Names like Oney "Ona" Judge, whose escape from the plantation became something of a legend among the enslaved population. Judge was Martha Washington's personal maid and was well-known by the Washington's friends. She escaped from Mount Vernon and made her way to New Hampshire where slavery was illegal. A friend of the Washingtons saw Judge on the streets of Portsmouth and sent word to Mount Vernon. This began a long negotiation process between Judge and her former master.

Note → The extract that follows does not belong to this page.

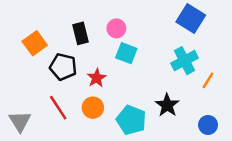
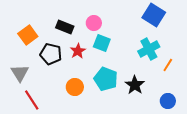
black rectangle: (80, 33) -> (65, 27), turned -54
red star: (97, 78) -> (78, 51), moved
red line: (58, 108) -> (32, 100), moved
cyan pentagon: (131, 120) -> (106, 79), moved
gray triangle: (20, 121) -> (20, 73), moved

"Washington sent a customs agent to negotiate with Judge saying the Washington's want you back," Anette Ahrens, interpretive supervisor and guide of the Enslaved Peoples tour, told a recent group of visitors. "Surprisingly, Ona said 'Maybe. If he guarantees my freedom after his death.' Washington's response to that was running away showed disloyalty and he wasn't going to reward disloyalty."

A year had passed as negotiations faltered. Washington decided to send his nephew to kidnap Judge. The nephew attended a dinner at the governor's mansion in New Hampshire and told everyone what he was there to do.

"We don't know if it was a guest at the table or one of the free Black servants serving dinner, but someone got word to Ona. So, she laid low," Ahrens tells the group.

Judge's story is the subject of a 2017 biography titled Never Caught: The Washington's Relentless Pursuit of Their Runaway Slave, Ona Judge by Erica Armstrong Dunbar.

Much of the Lives Bound Together exhibit is now available online as in-person visits to Mount Vernon are down significantly due to the pandemic.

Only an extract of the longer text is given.